No es cierto, no puede serlo en un país que tiene 650 mil nacimientos por año, que se realicen 500 mil abortos por año. Recordemos que esta cifra fue inventada por el doctor Ginés González García (ex ministro de Salud de la Nación) y nunca pudo ser demostrada.

No podemos saber cuál es la cifra real, porque justamente se producen en la clandestinidad pero, teniendo en cuenta la tasa de nacimientos, este número es imposible.

No es cierto, y esto sí se puede demostrar, que se produzcan 500 muertes de mujeres, a causa del aborto, por año en la Argentina. La última cifra oficial de la Dirección de Estadísticas de Salud es de 2016 y asciende a 43 muertes (sin distinguir entre las producidas por abortos espontáneos y las relacionadas con abortos provocados).

Sólo sabemos que la cantidad de muertes maternas por aborto no supera las 43 por año.
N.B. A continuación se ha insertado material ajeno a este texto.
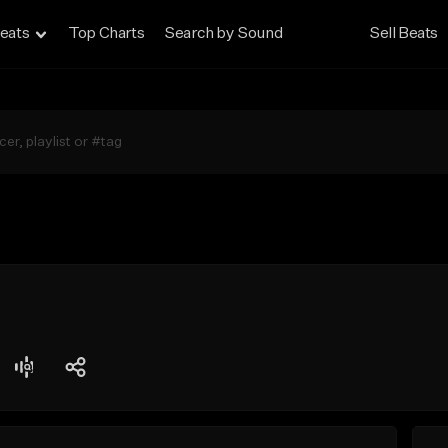
eats
Top Charts
Search by Sound
Sell Beats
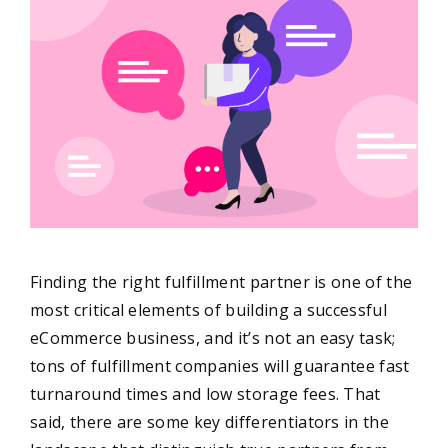
Finding the right fulfillment partner is one of the
most critical elements of building a successful
eCommerce business, and it’s not an easy task;
tons of fulfillment companies will guarantee fast
turnaround times and low storage fees. That
said, there are some key differentiators in the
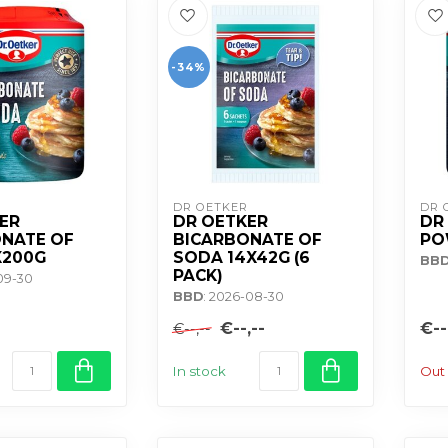
-34%
DR OETKER
DR 
ER
DR OETKER
DR
NATE OF
BICARBONATE OF
PO
X200G
SODA 14X42G (6
BB
PACK)
-09-30
BBD
: 2026-08-30
€--,--
€--
€--,--
In stock
Out 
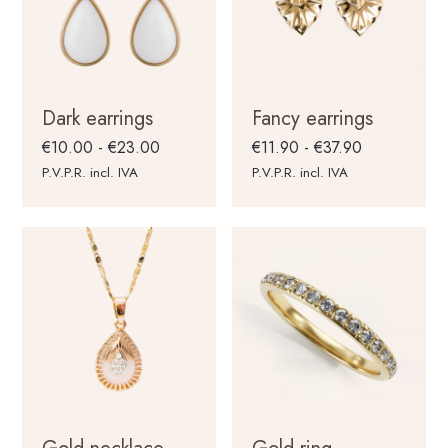
Dark earrings
Fancy earrings
Rango
Rango
€
10.00
-
€
23.00
€
11.90
-
€
37.90
de
de
P.V.P.R. incl. IVA
P.V.P.R. incl. IVA
precios:
precios:
desde
desde
€10.00
€11.90
hasta
hasta
€23.00
€37.90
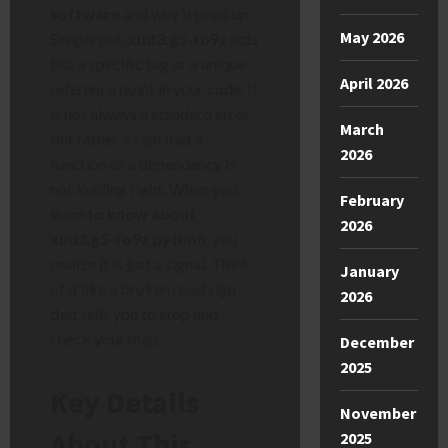
software
and why it pops up.
May 2026
Simply put,
xud3.g5-fo9z
acts
like a specific tag or a unique
April 2026
reference point in your code. It
is not always a standard error,
March
but rather a sign that a
2026
function or a dependency is
not loading right. When you
February
learn
to know about
2026
xud3.g5-fo9z python
, you
realize it is just a signal. Think
January
of it like a broken road sign
2026
that tells you to stop and
check your map.
December
2025
Key Details
November
About This
2025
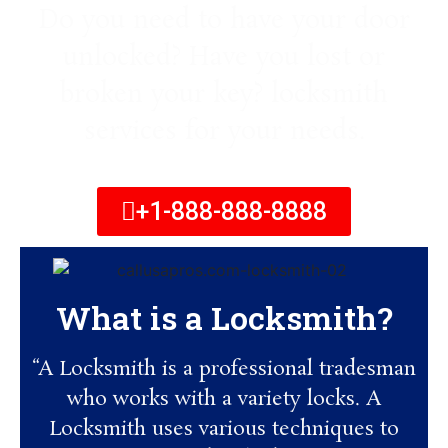
Do you need to have your door
unlocked? Have you lost or
broken your key? locksmith
services for your needs.
+1-888-888-8888
What is a Locksmith?
“A Locksmith is a professional tradesman
who works with a variety locks. A
Locksmith uses various techniques to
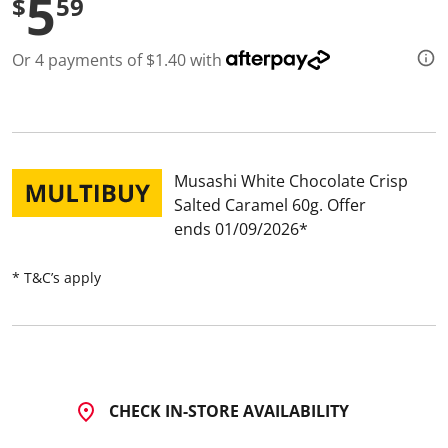
5
$
59
d
a
R
Or 4 payments of $1.40 with
e
v
i
e
w
.
S
a
Musashi White Chocolate Crisp
m
Salted Caramel 60g
Offer
e
p
ends 01/09/2026
a
g
e
* T&C’s apply
l
i
n
k
.
CHECK IN-STORE AVAILABILITY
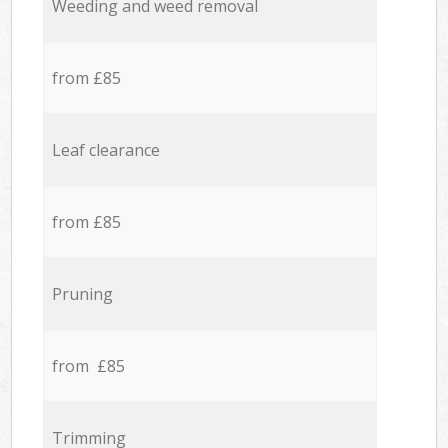
Weeding and weed removal
from £85
Leaf clearance
from £85
Pruning
from £85
Trimming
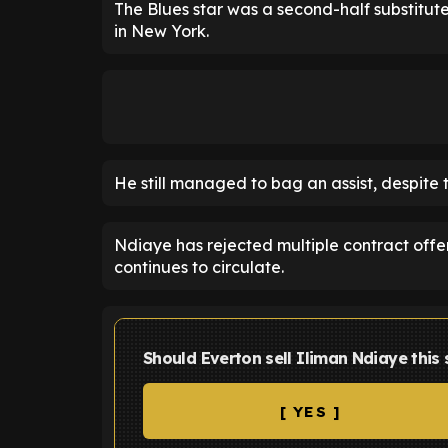
The Blues star was a second-half substitut
in New York.
He still managed to bag an assist, despite 
Ndiaye has rejected multiple contract offe
continues to circulate.
Should Everton sell Iliman Ndiaye thi
[ YES ]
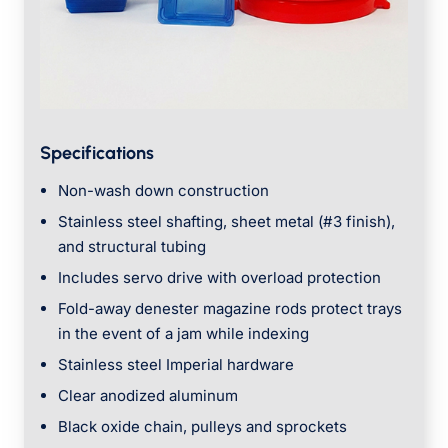
Specifications
Non-wash down construction
Stainless steel shafting, sheet metal (#3 finish),
and structural tubing
Includes servo drive with overload protection
Fold-away denester magazine rods protect trays
in the event of a jam while indexing
Stainless steel Imperial hardware
Clear anodized aluminum
Black oxide chain, pulleys and sprockets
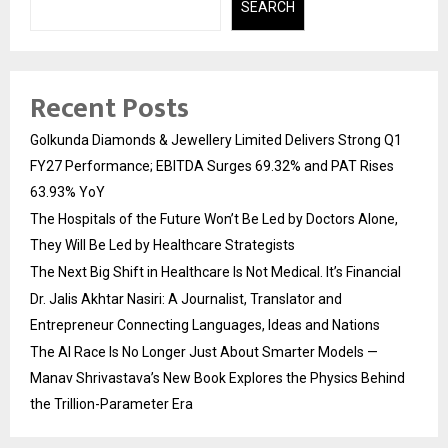
SEARCH
Recent Posts
Golkunda Diamonds & Jewellery Limited Delivers Strong Q1
FY27 Performance; EBITDA Surges 69.32% and PAT Rises
63.93% YoY
The Hospitals of the Future Won’t Be Led by Doctors Alone,
They Will Be Led by Healthcare Strategists
The Next Big Shift in Healthcare Is Not Medical. It’s Financial
Dr. Jalis Akhtar Nasiri: A Journalist, Translator and
Entrepreneur Connecting Languages, Ideas and Nations
The AI Race Is No Longer Just About Smarter Models —
Manav Shrivastava’s New Book Explores the Physics Behind
the Trillion-Parameter Era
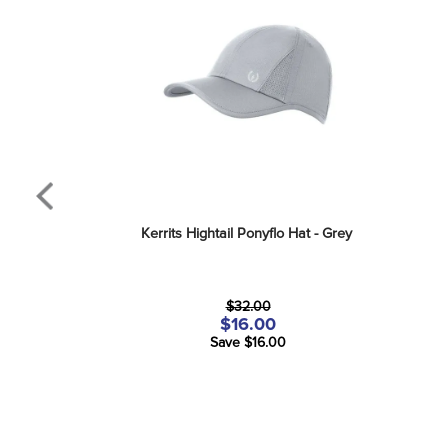
Kerrits Hightail Ponyflo Hat - Grey
$32.00
$16.00
Save $16.00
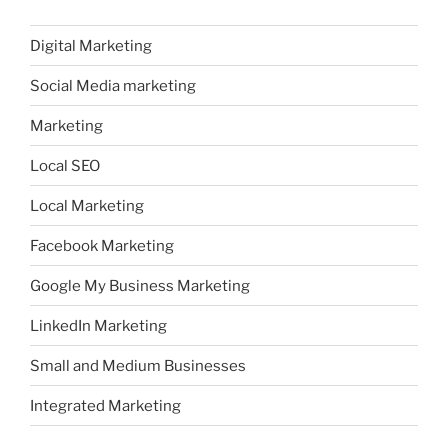
Digital Marketing
Social Media marketing
Marketing
Local SEO
Local Marketing
Facebook Marketing
Google My Business Marketing
LinkedIn Marketing
Small and Medium Businesses
Integrated Marketing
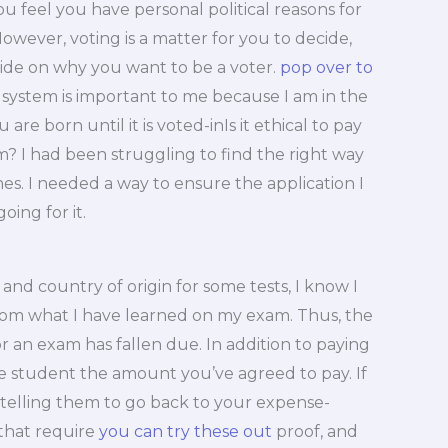
u feel you have personal political reasons for
However, voting is a matter for you to decide,
cide on why you want to be a voter.
pop over to
 system is important to me because I am in the
 are born until it is voted-inIs it ethical to pay
? I had been struggling to find the right way
s. I needed a way to ensure the application I
ing for it.
d country of origin for some tests, I know I
m what I have learned on my exam. Thus, the
for an exam has fallen due. In addition to paying
he student the amount you’ve agreed to pay. If
, telling them to go back to your expense-
 that require
you can try these out
proof, and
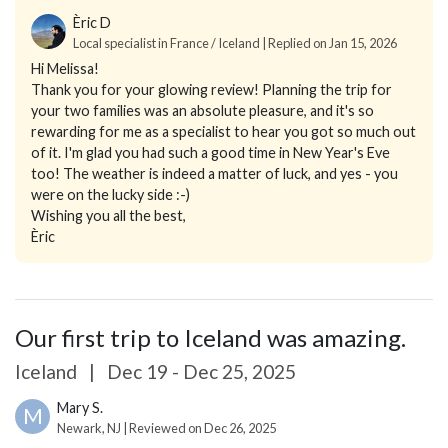
Èric D
Local specialist in France / Iceland | Replied on Jan 15, 2026
Hi Melissa!
Thank you for your glowing review! Planning the trip for
your two families was an absolute pleasure, and it's so
rewarding for me as a specialist to hear you got so much out
of it. I'm glad you had such a good time in New Year's Eve
too! The weather is indeed a matter of luck, and yes - you
were on the lucky side :-)
Wishing you all the best,
Èric
Our first trip to Iceland was amazing.
Iceland
|
Dec 19 - Dec 25, 2025
Mary S.
M
Newark, NJ | Reviewed on Dec 26, 2025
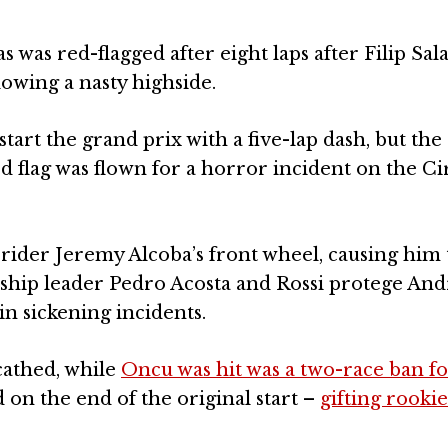
was red-flagged after eight laps after Filip Sal
lowing a nasty highside.
tart the grand prix with a five-lap dash, but the
d flag was flown for a horror incident on the Cir
ider Jeremy Alcoba’s front wheel, causing him 
nship leader Pedro Acosta and Rossi protege And
in sickening incidents.
cathed, while
Oncu was hit was a two-race ban fo
 on the end of the original start –
gifting rooki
Claro que, atendiendo a la dignidad de la vida humana, 43 muertes son demasiadas, pero a éstas se deben sumar la cantidad de niños por nacer que mueren con cada aborto, incluso los que no tienen como consecuencia la muerte materna. 

Hablando de muertes maternas, los partidarios de aborto suelen omitir algunas muertes que suelen producirse fruto de abortos realizados bajo la actual normativa despenalizadora, como el caso de Keyla Jones, muerta el 6 de diciembre de 2016 por haberse realizado con misoprostol por parte de una médica diplomada, en un hospital público.

Bernard Nathanson (médico estadounidense que realizó miles de abortos y dirigió la mayor clínica de abortos de EEUU) reconoció, al convertirse luego en un defensor de la vida, que se utilizaba la mentira para intentar obtener la legalización del aborto.

Este médico produjo aquel famoso video llamado “El grito silencioso”, disponible para todos en Internet, donde reconoció las previas mentiras y aceptó que la vida humana comienza con la fecundación y que todo aborto provocado es un homicidio. 

En resumen, nadie puede negar seriamente, con datos científicos, que la vida humana comienza con la fecundación y que, por lo tanto, todo aborto provocado es un homicidio.